I was director of environmental affairs with Cominco, reporting to the president during the time when this mine was starting up.

Red Dog Creek runs 2 1/2 miles from the Red Dog Mine to Ikalukrok Creek, which, 25 miles later, enters the Wulik River. It was a small stream dependent on precipitation and groundwater, and it was frozen solid in the winter. Based on a handful of samples, collected only after substantial exploration disturbance had occurred, it had low water quality caused by heavy metal and acidic discharge that impacted it as far as the Ikalukrok. This was the greatest extent of any reported natural contamination.

Once mining began this drastically changed. The Red Dog Mine water management plan suffered from inadequate hydrologic, meteorological, and geologic baseline data. For example, no groundwater data were collected for mine planning, and when an aquifer laced with heavy metals was intercepted there were no plans to redirect it from Red Dog Creek.

Combined with unanticipated precipitation and permafrost melt, acid mine drainage flooded into Red Dog Creek, contaminating the Ikalukrok and Wulik River to the sea. In 1991 the Environmental Protection Agency ordered remedial action, but Red Dog management evidently did not take it seriously. The EPA-ordered drainage ditch did not extend the length of the acid generating area, the liner in the ditch was perforated with shot rock and leaked like a sieve, and the water treatment plant did not work anyway. Contamination of the Ikalukrok and Wulik continued.

Several belated years later the EPA again took action. This time a $4.7 million penalty caught the attention of new Red Dog management. Apparently the acid drainage problems have been resolved, the treatment plant works and clean water is routinely discharged into Red Dog Creek. Trout should be there. The stream hydrology has been completely altered in accordance with the EPA order.

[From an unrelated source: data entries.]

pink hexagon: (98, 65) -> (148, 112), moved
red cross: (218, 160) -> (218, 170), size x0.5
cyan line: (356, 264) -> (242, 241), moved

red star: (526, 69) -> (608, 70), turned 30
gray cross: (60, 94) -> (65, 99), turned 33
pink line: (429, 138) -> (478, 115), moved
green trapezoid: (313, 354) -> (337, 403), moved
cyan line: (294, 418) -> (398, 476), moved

But the mystery to me is this: How can clean water opponents and Pebble supporters claim that finally improving stream hydrology in 2 1/2 miles of a little creek is a credit to the mining industry and support for the disastrous Pebble project, when for fifteen or more years the Wulik River with important grayling and Dolly Varden populations, not to mention one of Alaska's largest Arctic char runs, was annually poisoned?

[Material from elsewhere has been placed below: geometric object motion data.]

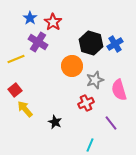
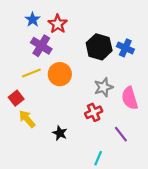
blue cross: (115, 44) -> (125, 48), turned -35
yellow line: (16, 59) -> (31, 73), moved
orange circle: (72, 66) -> (60, 74), moved

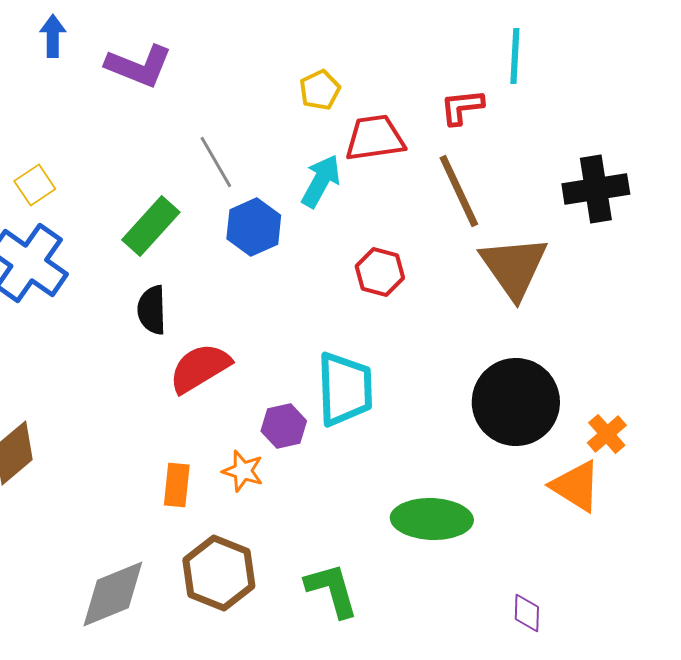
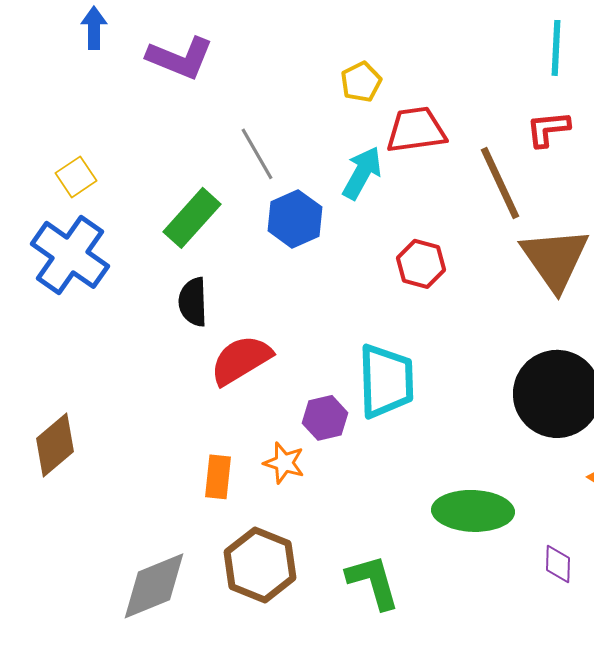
red L-shape: (462, 107) -> (548, 129), moved
purple diamond: (527, 613) -> (558, 564), moved

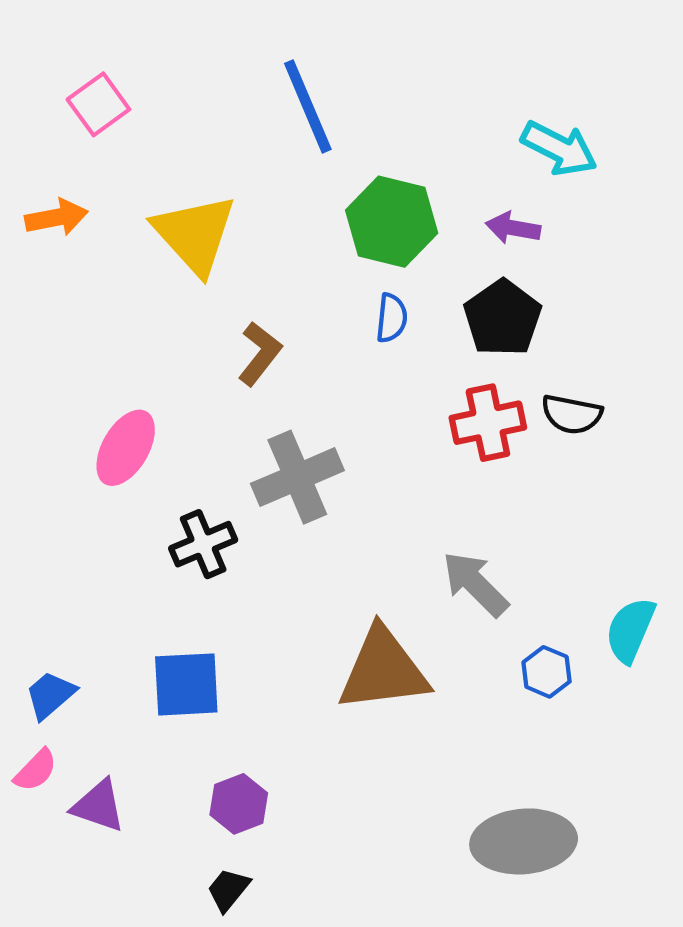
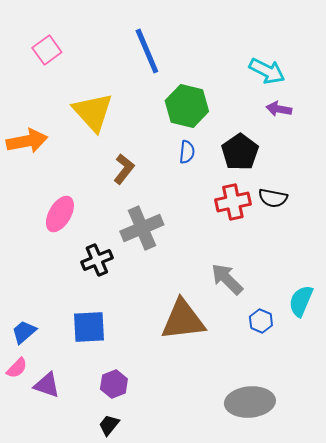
orange arrow: (57, 217) -> (27, 141), moved, size x1.4
purple arrow: (513, 228) -> (279, 109), moved

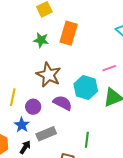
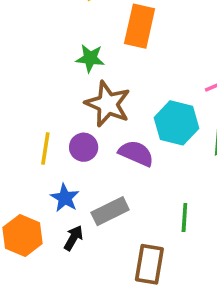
green star: (41, 40) -> (90, 58), moved
purple circle: (33, 107) -> (84, 147), moved

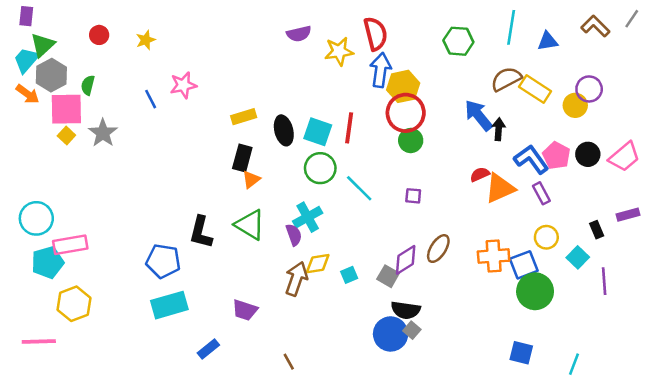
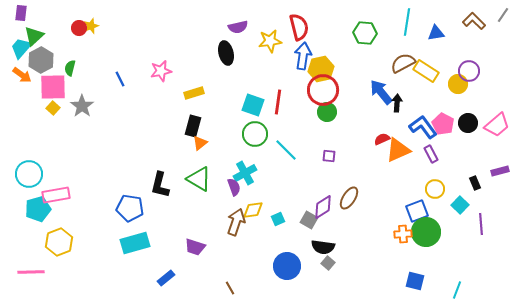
yellow star: (146, 40) -> (91, 26), moved
pink star: (183, 85) -> (161, 71), moved
black ellipse: (284, 130) -> (226, 53), moved
orange cross: (494, 256) -> (403, 234), moved, size x0.7
blue circle: (391, 334) -> (287, 266), moved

Here's the important point: Teck Cominco has more experience building big mines in the North than any company in the world, and with a better environmental record than most. Cominco discovered the Pebble property in 1986 and conducted extensive exploration on it for several years, including during my tenure. In 2002 Teck Cominco sold it to Northern Dynasty for a measly $10 million and without retaining a position in it. In 2003 Northern Dynasty "discovers" the biggest gold/copper deposit in the world and soon Anglo American is its partner. Northern Dynasty and its parent company, Hunter Dickinson, have never planned, built or operated a mine anywhere. Anglo American has never built a mine in North America let alone in the North.

Now, consider all the problems Red Dog has had and the vastly more difficult environment at Pebble where there is four times as much precipitation, the water table is on the surface, and it overlies the most active seismic area in North America. Then ask this: How can Vancouver stock promoters and inexperienced South Africans protect this environment when the best and most experienced northern mining company had so many problems for so long in the far more benign environment at Red Dog, and, in light of all their experience, walked away from Pebble?